*** Opening of MATERIAL FOR THIS EXERCISE ***

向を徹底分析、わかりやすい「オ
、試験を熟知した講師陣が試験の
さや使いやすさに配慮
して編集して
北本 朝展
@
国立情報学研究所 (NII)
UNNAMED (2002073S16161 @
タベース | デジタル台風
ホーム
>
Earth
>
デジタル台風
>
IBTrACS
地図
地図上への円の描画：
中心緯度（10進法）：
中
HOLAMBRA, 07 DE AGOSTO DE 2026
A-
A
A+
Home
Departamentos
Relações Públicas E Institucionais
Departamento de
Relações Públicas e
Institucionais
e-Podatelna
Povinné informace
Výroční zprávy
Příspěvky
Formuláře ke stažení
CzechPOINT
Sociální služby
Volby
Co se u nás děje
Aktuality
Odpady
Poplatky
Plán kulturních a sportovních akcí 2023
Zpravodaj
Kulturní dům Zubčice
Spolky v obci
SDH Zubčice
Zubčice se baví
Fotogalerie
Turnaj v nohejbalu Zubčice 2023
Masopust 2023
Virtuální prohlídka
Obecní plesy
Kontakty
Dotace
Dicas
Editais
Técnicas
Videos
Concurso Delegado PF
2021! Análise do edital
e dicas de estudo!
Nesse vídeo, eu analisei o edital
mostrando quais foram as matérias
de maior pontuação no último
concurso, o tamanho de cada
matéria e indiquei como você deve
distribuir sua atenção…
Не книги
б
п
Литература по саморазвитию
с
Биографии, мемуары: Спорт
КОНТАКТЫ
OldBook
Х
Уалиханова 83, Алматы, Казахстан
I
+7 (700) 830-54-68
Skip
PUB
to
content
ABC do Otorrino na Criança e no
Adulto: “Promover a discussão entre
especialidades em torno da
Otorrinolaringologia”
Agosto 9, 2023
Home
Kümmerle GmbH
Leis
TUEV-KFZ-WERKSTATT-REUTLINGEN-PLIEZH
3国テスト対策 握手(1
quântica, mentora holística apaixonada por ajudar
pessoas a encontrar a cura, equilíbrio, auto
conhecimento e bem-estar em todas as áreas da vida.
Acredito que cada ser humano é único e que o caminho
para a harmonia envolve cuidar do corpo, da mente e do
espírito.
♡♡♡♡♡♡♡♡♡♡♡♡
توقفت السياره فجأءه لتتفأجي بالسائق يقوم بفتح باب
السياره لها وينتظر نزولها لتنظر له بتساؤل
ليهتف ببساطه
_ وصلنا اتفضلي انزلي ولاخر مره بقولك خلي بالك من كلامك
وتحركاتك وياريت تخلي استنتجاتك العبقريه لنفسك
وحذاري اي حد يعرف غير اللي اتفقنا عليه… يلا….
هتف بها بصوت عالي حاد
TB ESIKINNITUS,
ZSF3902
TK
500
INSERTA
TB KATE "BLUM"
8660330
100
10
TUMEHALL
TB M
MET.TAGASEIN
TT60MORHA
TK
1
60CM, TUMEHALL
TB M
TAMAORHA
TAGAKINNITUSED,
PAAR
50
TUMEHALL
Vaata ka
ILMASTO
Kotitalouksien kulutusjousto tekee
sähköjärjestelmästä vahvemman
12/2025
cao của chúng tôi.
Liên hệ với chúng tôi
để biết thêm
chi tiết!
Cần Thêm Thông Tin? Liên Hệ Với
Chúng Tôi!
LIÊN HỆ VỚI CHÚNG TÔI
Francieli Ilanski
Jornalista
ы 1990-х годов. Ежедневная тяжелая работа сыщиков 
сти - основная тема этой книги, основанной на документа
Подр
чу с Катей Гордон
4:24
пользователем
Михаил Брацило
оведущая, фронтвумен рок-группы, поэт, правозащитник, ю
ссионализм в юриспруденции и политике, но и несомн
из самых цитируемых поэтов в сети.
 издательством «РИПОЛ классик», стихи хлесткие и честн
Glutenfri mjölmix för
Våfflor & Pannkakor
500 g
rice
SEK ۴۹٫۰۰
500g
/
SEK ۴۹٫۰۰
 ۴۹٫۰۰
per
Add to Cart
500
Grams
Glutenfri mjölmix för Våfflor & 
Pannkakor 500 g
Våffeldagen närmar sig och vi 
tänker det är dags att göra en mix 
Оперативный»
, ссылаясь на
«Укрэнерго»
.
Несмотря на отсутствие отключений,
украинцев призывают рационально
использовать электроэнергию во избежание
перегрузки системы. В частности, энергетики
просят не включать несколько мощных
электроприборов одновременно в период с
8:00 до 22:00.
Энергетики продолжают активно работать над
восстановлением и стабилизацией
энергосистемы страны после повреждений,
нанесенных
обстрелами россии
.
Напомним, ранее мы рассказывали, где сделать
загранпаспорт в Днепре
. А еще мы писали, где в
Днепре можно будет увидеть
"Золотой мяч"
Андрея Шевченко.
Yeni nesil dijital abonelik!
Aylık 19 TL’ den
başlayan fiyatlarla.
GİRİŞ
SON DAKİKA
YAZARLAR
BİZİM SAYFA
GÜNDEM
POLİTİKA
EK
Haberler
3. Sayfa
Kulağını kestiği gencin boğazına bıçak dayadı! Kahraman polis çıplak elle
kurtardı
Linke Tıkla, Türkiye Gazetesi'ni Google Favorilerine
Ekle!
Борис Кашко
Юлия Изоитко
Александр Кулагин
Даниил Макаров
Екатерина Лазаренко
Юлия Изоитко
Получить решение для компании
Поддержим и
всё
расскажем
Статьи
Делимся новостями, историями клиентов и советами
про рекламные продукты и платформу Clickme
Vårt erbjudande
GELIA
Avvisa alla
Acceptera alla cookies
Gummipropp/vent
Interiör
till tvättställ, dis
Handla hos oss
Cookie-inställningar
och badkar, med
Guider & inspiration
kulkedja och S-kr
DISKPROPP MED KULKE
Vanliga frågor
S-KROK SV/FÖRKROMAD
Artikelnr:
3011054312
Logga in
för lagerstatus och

*** Close of MATERIAL FOR THIS EXERCISE ***

| WORK INSTRUCTIONS |
Count every line that holds the word "cada" in the entries, and state the result alone.

| ANSWER AREA |
2